** Exercise instructions **
Copy, exactly as written, the lines that begin at the one containing "e gli abbonamenti Circuito Cinema Genova" and end at the one containing "Warung BUMA di Kelurahan". Skip any pictures in the data below.

(Saved entries)

- Opening Delimiter -

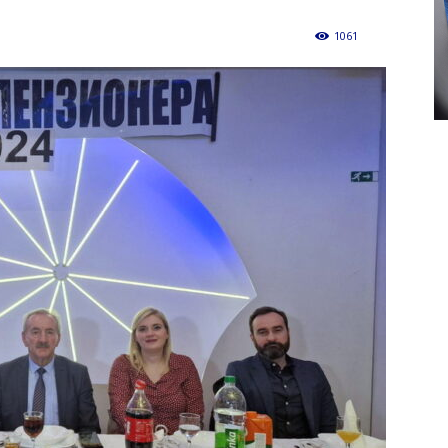
1061
0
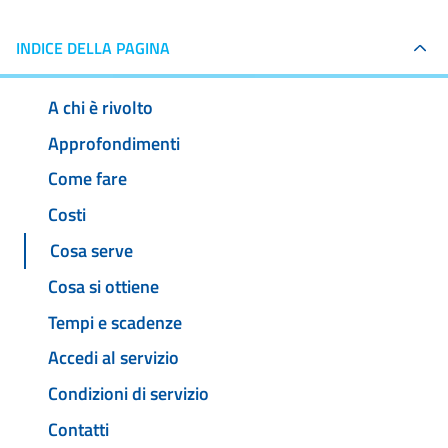
INDICE DELLA PAGINA
A chi è rivolto
Approfondimenti
Come fare
Costi
Cosa serve
Cosa si ottiene
Tempi e scadenze
Accedi al servizio
Condizioni di servizio
Contatti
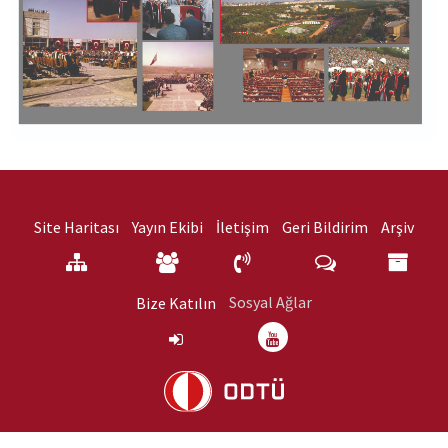
Site Haritası
Yayın Ekibi
İletişim
Geri Bildirim
Arşiv
Sosyal Ağlar
Bize Katılın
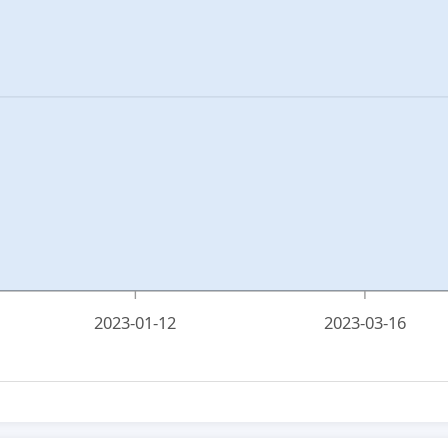
2023-01-12
2023-03-16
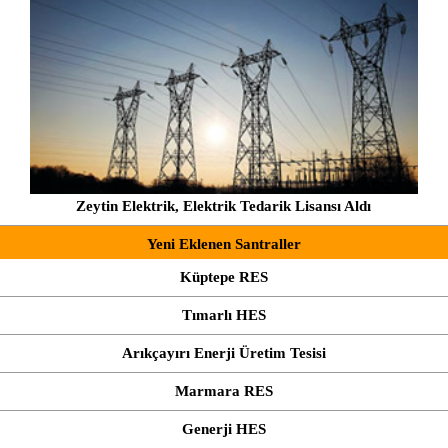
Zeytin Elektrik, Elektrik Tedarik Lisansı Aldı
Yeni Eklenen Santraller
Küptepe RES
Tımarlı HES
Arıkçayırı Enerji Üretim Tesisi
Marmara RES
Generji HES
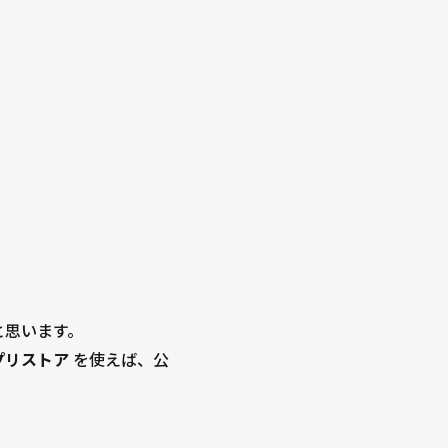
いと思います。
nアプリストア
を使えば、公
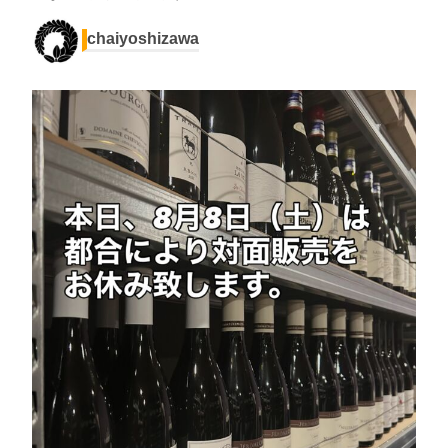
chaiyoshizawa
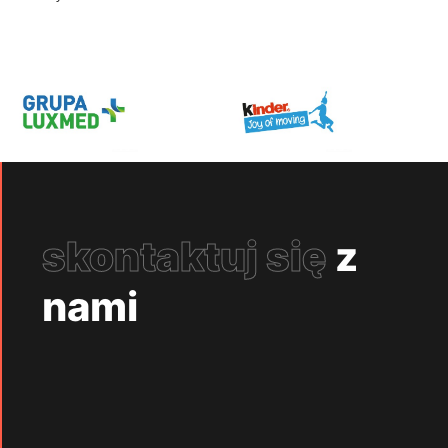
skontaktuj się
z
nami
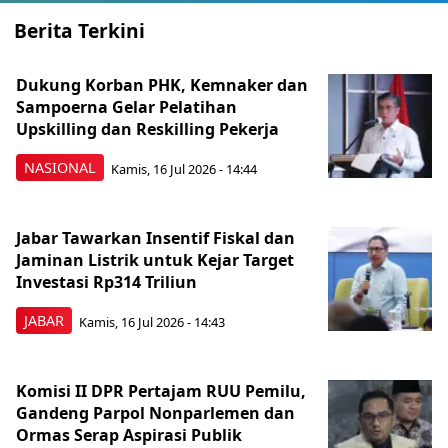
Berita Terkini
Dukung Korban PHK, Kemnaker dan
Sampoerna Gelar Pelatihan
Upskilling dan Reskilling Pekerja
NASIONAL
Kamis, 16 Jul 2026 - 14:44
Jabar Tawarkan Insentif Fiskal dan
Jaminan Listrik untuk Kejar Target
Investasi Rp314 Triliun
JABAR
Kamis, 16 Jul 2026 - 14:43
Komisi II DPR Pertajam RUU Pemilu,
Gandeng Parpol Nonparlemen dan
Ormas Serap Aspirasi Publik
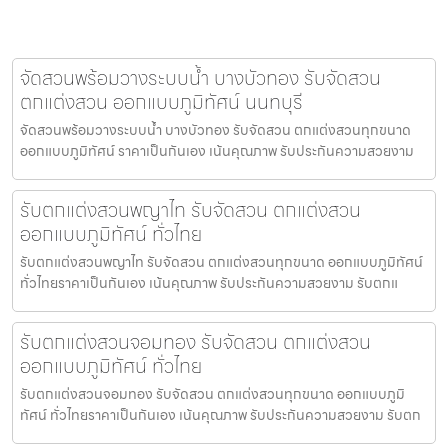
จัดสวนพร้อมวางระบบน้ำ บางบัวทอง รับจัดสวน
ตกแต่งสวน ออกแบบภูมิทัศน์ นนทบุรี
จัดสวนพร้อมวางระบบน้ำ บางบัวทอง รับจัดสวน ตกแต่งสวนทุกขนาด
ออกแบบภูมิทัศน์ ราคาเป็นกันเอง เน้นคุณภาพ รับประกันความสวยงาม
รับตกแต่งสวนพญาไท รับจัดสวน ตกแต่งสวน
ออกแบบภูมิทัศน์ ทั่วไทย
รับตกแต่งสวนพญาไท รับจัดสวน ตกแต่งสวนทุกขนาด ออกแบบภูมิทัศน์
ทั่วไทยราคาเป็นกันเอง เน้นคุณภาพ รับประกันความสวยงาม รับตกแ
รับตกแต่งสวนจอมทอง รับจัดสวน ตกแต่งสวน
ออกแบบภูมิทัศน์ ทั่วไทย
รับตกแต่งสวนจอมทอง รับจัดสวน ตกแต่งสวนทุกขนาด ออกแบบภูมิ
ทัศน์ ทั่วไทยราคาเป็นกันเอง เน้นคุณภาพ รับประกันความสวยงาม รับตก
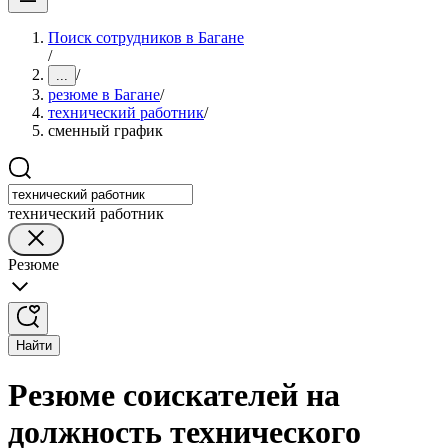
Поиск сотрудников в Багане
/
/
...
резюме в Багане
/
технический работник
/
сменный график
технический работник
Резюме
Найти
Резюме соискателей на
должность технического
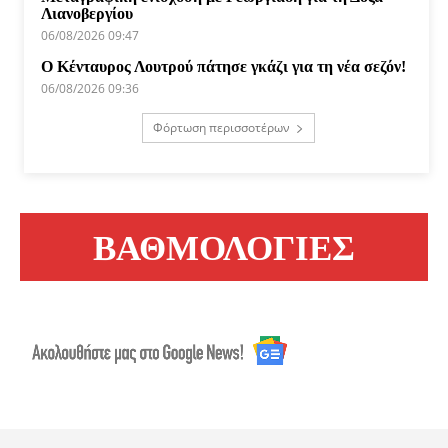
Λιανοβεργίου
06/08/2026 09:47
Ο Κένταυρος Λουτρού πάτησε γκάζι για τη νέα σεζόν!
06/08/2026 09:36
Φόρτωση περισσοτέρων
ΒΑΘΜΟΛΟΓΙΕΣ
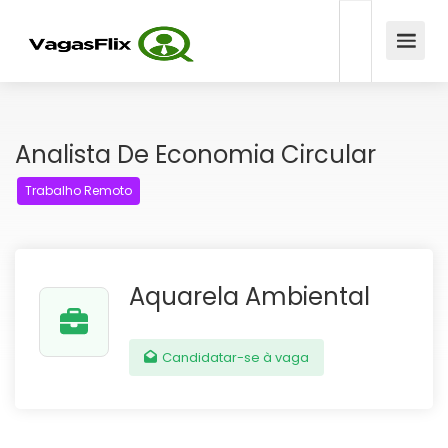
Analista De Economia Circular
Trabalho Remoto
Aquarela Ambiental
Candidatar-se à vaga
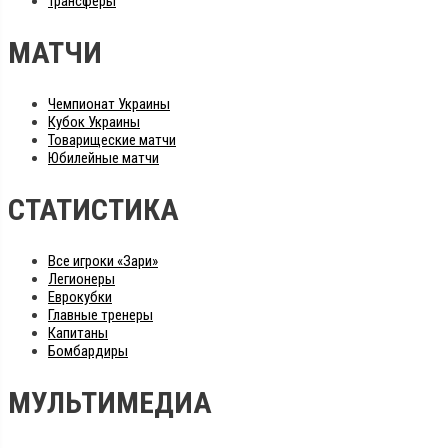
Трансферы
МАТЧИ
Чемпионат Украины
Кубок Украины
Товарищеские матчи
Юбилейные матчи
СТАТИСТИКА
Все игроки «Зари»
Легионеры
Еврокубки
Главные тренеры
Капитаны
Бомбардиры
МУЛЬТИМЕДИА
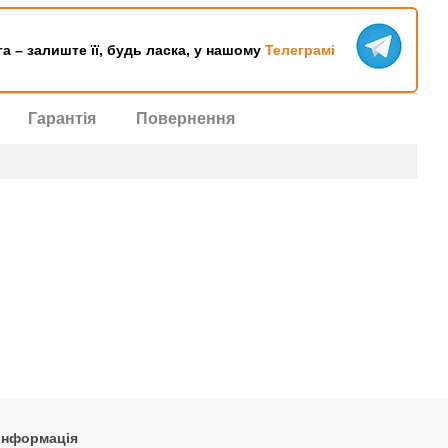
га – залиште її, будь ласка, у нашому
Телеграмі
Гарантія
Повернення
 інформація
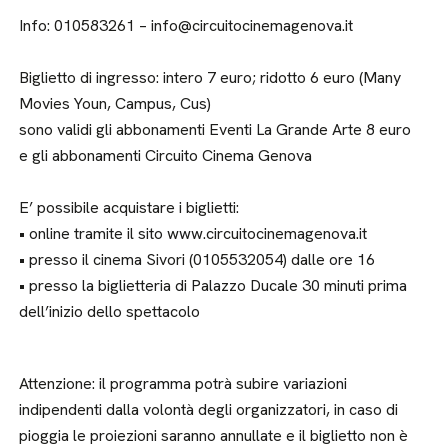
Info: 010583261 – info@circuitocinemagenova.it
Biglietto di ingresso: intero 7 euro; ridotto 6 euro (Many
Movies Youn, Campus, Cus)
sono validi gli abbonamenti Eventi La Grande Arte 8 euro
e gli abbonamenti Circuito Cinema Genova
E’ possibile acquistare i biglietti:
• online tramite il sito www.circuitocinemagenova.it
• presso il cinema Sivori (0105532054) dalle ore 16
• presso la biglietteria di Palazzo Ducale 30 minuti prima
dell’inizio dello spettacolo
Attenzione: il programma potrà subire variazioni
indipendenti dalla volontà degli organizzatori, in caso di
pioggia le proiezioni saranno annullate e il biglietto non è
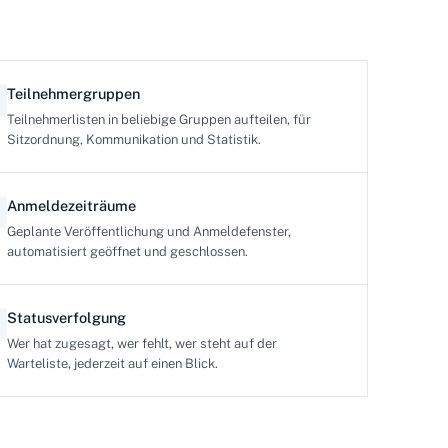
Teilnehmergruppen
Teilnehmerlisten in beliebige Gruppen aufteilen, für
Sitzordnung, Kommunikation und Statistik.
Anmeldezeiträume
Geplante Veröffentlichung und Anmeldefenster,
automatisiert geöffnet und geschlossen.
Statusverfolgung
Wer hat zugesagt, wer fehlt, wer steht auf der
Warteliste, jederzeit auf einen Blick.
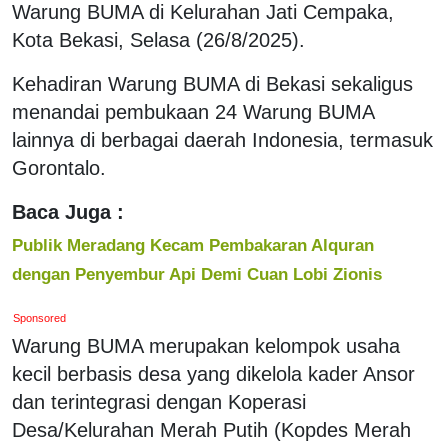
Warung BUMA di Kelurahan Jati Cempaka,
Kota Bekasi, Selasa (26/8/2025).
Kehadiran Warung BUMA di Bekasi sekaligus
menandai pembukaan 24 Warung BUMA
lainnya di berbagai daerah Indonesia, termasuk
Gorontalo.
Baca Juga :
Publik Meradang Kecam Pembakaran Alquran
dengan Penyembur Api Demi Cuan Lobi Zionis
Sponsored
Warung BUMA merupakan kelompok usaha
kecil berbasis desa yang dikelola kader Ansor
dan terintegrasi dengan Koperasi
Desa/Kelurahan Merah Putih (Kopdes Merah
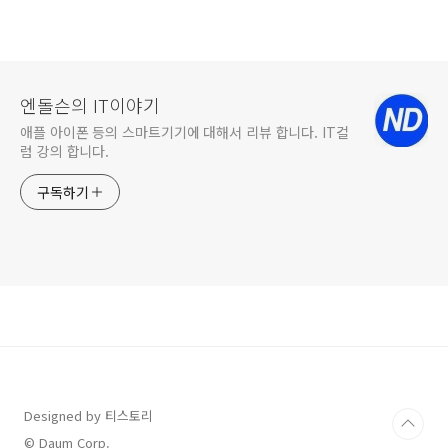
엔돌슨의 IT이야기
애플 아이폰 등의 스마트기기에 대해서 리뷰 합니다. IT컬
럼 강의 합니다.
구독하기
Designed by 티스토리
© Daum Corp.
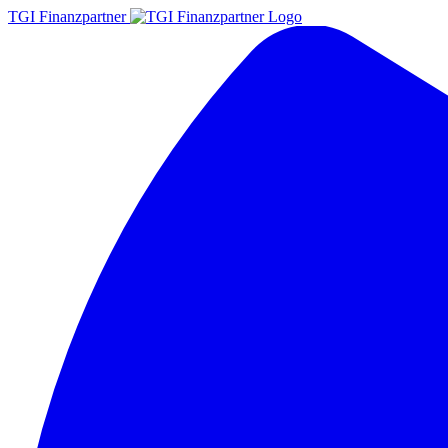
TGI Finanzpartner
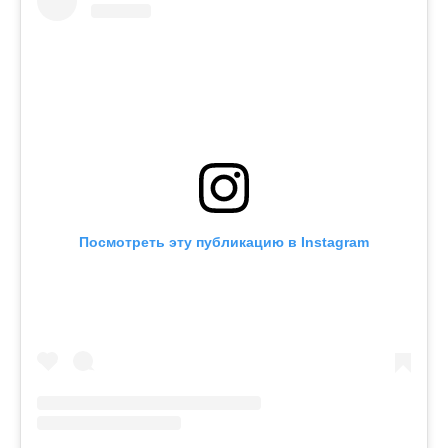
Посмотреть эту публикацию в Instagram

- Closing Delimiter -

** Answer to the problem **
e gli abbonamenti Circuito Cinema Genova
E’ possibile acquistare i biglietti:
• online tramite il sito www.circuitocinemagenova.it
• presso il cinema Sivori (0105532054) dalle ore 16
• presso la biglietteria di Palazzo Ducale 30 minuti prima
dell’inizio dello spettacolo
Attenzione: il programma potrà subire variazioni
indipendenti dalla volontà degli organizzatori, in caso di
pioggia le proiezioni saranno annullate e il biglietto non è
Teilnehmergruppen
Teilnehmerlisten in beliebige Gruppen aufteilen, für
Sitzordnung, Kommunikation und Statistik.
Anmeldezeiträume
Geplante Veröffentlichung und Anmeldefenster,
automatisiert geöffnet und geschlossen.
Statusverfolgung
Wer hat zugesagt, wer fehlt, wer steht auf der
Warteliste, jederzeit auf einen Blick.
Warung BUMA di Kelurahan Jati Cempaka,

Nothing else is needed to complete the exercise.